Discursos de posses são geralmente listas de desejos que servem de indicação das intenções do seu autor. Mas elas podem ou não se concretizar
A radicalização política e o choque entre Poderes tornou a sucessão em qualquer um deles um movimento de muita importância, a ser observado com atenção. A troca de guarda no Judiciário, que tem amparado os golpes do presidente Jair Bolsonaro, mais ainda. Luiz Fux, agora contaminado pela covid-19, assume o cargo de Dias Toffoli, e algumas mudanças de rumo tornaram-se possíveis, ainda que possam vir a se frustrar.
No discurso de posse de Fux chamou a atenção a promessa de ser “deferente” com o Executivo, embora tenha acrescentado que isso não significava subserviência. O compromisso com a deferência é coerente com o perfil de Fux, considerado em geral conciliador - foi o ministro aprovado com o maior número de votos (68) no Senado até agora. Mas não deve perseguir o diálogo a qualquer custo.
As ações de Fux criam expectativa após a gestão tortuosa de Dias Toffoli, criticado nos últimos meses por ter sido excessivamente compreensivo com o governo, mesmo após o episódio de maio, quando o presidente Jair Bolsonaro atravessou a Esplanada dos Ministérios com ministros e um grupo de empresários para pressionar o STF a favor da flexibilização das medidas de quarentena nos Estados. Toffoli desenhou um pacto entre Poderes que seria impossível sem a anulação do Judiciário como instância julgadora de ações dos outros Poderes, garantidora da democracia.
A Lava-Jato está sendo alvo de ataques generalizados, por bons e também maus motivos, e essa é uma aresta que terá de ser aparada por Fux. O ministro é conhecido pela defesa da operação e, em seu discurso, defendeu o combate à corrupção, ao crime organizado e à lavagem de dinheiro como um dos cinco eixos de atuação que pretende trilhar. Os outros quatro são a proteção dos direitos humanos e do meio ambiente; a garantia da segurança jurídica para otimização do ambiente de negócios no Brasil; o incentivo ao acesso à justiça digital; e o que chamou de fortalecimento da vocação constitucional do Supremo.

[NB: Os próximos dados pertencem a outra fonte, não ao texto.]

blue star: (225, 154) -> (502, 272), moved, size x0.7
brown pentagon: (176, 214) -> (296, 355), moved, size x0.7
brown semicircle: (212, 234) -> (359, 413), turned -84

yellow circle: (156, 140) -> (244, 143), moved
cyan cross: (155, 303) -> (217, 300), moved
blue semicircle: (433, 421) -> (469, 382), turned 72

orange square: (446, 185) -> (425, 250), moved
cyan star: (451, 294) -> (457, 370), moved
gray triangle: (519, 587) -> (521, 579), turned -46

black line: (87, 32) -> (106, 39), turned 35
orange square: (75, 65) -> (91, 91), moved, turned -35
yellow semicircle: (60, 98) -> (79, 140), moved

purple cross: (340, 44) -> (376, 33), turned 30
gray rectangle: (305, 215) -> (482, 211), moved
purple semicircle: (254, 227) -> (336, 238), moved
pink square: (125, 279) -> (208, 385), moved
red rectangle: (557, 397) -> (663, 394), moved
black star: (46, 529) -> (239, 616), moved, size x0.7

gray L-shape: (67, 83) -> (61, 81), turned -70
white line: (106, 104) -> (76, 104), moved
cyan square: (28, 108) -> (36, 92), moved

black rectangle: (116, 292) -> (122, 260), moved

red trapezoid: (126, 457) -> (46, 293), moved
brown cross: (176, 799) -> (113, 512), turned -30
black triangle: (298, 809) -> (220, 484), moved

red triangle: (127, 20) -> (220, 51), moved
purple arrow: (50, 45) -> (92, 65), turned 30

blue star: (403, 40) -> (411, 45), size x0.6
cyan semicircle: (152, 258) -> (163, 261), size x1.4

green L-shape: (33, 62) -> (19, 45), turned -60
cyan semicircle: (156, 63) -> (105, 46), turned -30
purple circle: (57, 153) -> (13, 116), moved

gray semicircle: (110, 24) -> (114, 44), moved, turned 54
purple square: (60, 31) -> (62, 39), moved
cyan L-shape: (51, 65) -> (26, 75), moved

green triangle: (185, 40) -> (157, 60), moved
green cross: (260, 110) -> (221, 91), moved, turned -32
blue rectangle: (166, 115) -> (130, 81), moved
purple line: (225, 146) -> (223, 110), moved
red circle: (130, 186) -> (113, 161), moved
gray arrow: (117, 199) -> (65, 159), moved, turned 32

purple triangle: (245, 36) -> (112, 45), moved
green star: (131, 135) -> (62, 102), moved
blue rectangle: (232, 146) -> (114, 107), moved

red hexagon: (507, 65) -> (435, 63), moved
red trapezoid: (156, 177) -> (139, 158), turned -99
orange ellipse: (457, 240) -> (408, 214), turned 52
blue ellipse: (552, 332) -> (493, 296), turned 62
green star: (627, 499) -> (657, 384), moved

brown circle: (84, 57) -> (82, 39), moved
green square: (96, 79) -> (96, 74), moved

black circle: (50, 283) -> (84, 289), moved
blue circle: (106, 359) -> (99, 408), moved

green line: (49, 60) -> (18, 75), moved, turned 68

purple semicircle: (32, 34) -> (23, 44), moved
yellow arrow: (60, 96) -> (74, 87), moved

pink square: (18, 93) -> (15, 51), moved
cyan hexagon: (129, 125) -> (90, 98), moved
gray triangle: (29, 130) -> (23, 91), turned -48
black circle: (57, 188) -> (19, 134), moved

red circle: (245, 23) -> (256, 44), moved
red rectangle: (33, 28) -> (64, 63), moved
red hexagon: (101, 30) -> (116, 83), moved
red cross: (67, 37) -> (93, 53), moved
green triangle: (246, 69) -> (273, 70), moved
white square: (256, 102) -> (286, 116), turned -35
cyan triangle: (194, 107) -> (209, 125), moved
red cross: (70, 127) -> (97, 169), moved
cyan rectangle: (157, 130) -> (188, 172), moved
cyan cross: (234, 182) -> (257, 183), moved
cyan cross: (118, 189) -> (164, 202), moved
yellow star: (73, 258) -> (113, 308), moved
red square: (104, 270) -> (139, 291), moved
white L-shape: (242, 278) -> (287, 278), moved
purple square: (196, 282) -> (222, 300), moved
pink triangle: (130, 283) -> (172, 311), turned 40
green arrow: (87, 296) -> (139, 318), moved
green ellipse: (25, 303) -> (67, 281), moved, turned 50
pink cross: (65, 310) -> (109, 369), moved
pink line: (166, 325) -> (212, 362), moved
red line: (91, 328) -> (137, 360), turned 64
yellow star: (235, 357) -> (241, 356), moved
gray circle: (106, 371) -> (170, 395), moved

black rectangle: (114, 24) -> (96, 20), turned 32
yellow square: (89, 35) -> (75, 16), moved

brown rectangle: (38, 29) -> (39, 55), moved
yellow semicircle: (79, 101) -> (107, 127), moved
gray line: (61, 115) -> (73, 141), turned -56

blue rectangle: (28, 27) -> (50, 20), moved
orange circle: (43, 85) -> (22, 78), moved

Já Dias Toffoli não era simpático à operação. Há, no entanto, uma distância entre o que Fux deseja fazer e o que realmente pode fazer, dada a divisão interna do STF - e isso vale para todos assuntos. A divisão fica clara na Segunda Turma do STF, responsável por uma série de decisões envolvendo a Lava-Jato no tribunal, onde a ausência por motivos de saúde de Celso de Mello tem causado problemas ao relator da Lava-Jato, Edson Fachin. Apesar do apoio de Cármen Lúcia, Fachin tem enfrentado oposição dos outros dois membros, Gilmar Mendes e Ricardo Lewandowski. O empate favorece o réu em ações penais e isso já aconteceu em caso que contraria até entendimento anterior da Corte.
Celso de Mello aposenta-se em novembro e especula-se que Dias Toffoli, que tecnicamente deve ir para a Primeira Turma, de onde veio Fux, pedirá para ocupar o lugar de Mello, reforçando os votos de críticos à Lava-Jato. Uma saída para Fachin seria levar os temas da operação para o plenário, onde poderiam ser pautados por Fux. Mas a repetição da conhecida manobra pode despertar críticas dos demais ministros.
Além disso, a realização das sessões virtuais, que ganharam espaço com a pandemia, introduziu uma nova dinâmica que afeta os reais poderes do presidente do Supremo. Antes, ele definia a pauta após liberação pelo relator. Agora os relatores são livres para enviar seus casos ao plenário. O mecanismo está previsto para durar até dezembro. Muitos acreditam que será prolongado de alguma forma porque agilizou os julgamentos.
Um ponto positivo foi Fux ter divulgado, como Toffoli, a pauta de julgamentos previstos até o fim do ano. Há temas importantes como a divisão dos royalties do petróleo, a nova lei trabalhista e alguns caros ao governo como “ideologia de gênero” nas escolas. Herda ainda pautas espinhosas, como a suposta interferência de Bolsonaro na Polícia Federal e o inquérito das fake News. Há a expectativa de que Fux se concentre em temas econômicos e fiscais, tangenciando polêmicas. Fux tem a fama de corporativista, que se firmou com a decisão a favor do auxílio-moradia para os juízes, mantido por quatro anos até a sanção de reajuste para o STF.
Discursos de posses são geralmente listas de desejos que servem de indicação das intenções do seu autor. Mas elas podem ou não se concretizar, dependendo das condições práticas e da correlação de forças de cada momento, especialmente em um espaço poderoso como o STF.